Hello all,
Goal
I am looking for a script/mostly automated solution that we can use to build a simple GCP pipeline with bigquery as the sink.
Background
We have been trying to build a runnable GCP pipeline for a few weeks now, but are failing with various error messages and problems starting from the enrichment phase. What we have tried so far:
- Quick Start Installation Guide on GCP
- Setup Snowplow Open Source on GCP
- Simo Ahava’s “Install Snowplow On The Google Cloud Platform”
- Various tutorials, blogs etc. on Medium and other websites
I’m not going into too much detail in this thread about the current problems with the above approaches (I’ll probably keep trying to do that in parallel in other threads).
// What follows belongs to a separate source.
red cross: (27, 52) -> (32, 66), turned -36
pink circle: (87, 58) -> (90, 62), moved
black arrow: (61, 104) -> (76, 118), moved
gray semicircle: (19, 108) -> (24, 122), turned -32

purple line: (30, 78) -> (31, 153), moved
We had the most hope in the more modern approach with Terraform in the current Quick Start Guide. Unfortunately, even here the events do not survive the enrichment phase.
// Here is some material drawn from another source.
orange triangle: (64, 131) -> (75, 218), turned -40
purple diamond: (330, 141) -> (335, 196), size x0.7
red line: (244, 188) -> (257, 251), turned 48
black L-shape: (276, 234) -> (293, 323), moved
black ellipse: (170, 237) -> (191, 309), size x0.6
This approach (GithHub: etnetera-activate/snowplow-gcp-template) is already very close to the described requirements, but unfortunately it is already two years old and uses very old versions in the enrichment phase. This subsequently requires the use of old distribution images, outdated Java versions, etc. which creates further problems and is certainly not a sustainable approach.
Long Story Short
Does anyone have an currently working and mostly automated solution to set up the described simple pipeline on GCP with Bigquery as sink?
I appreciate any form of help.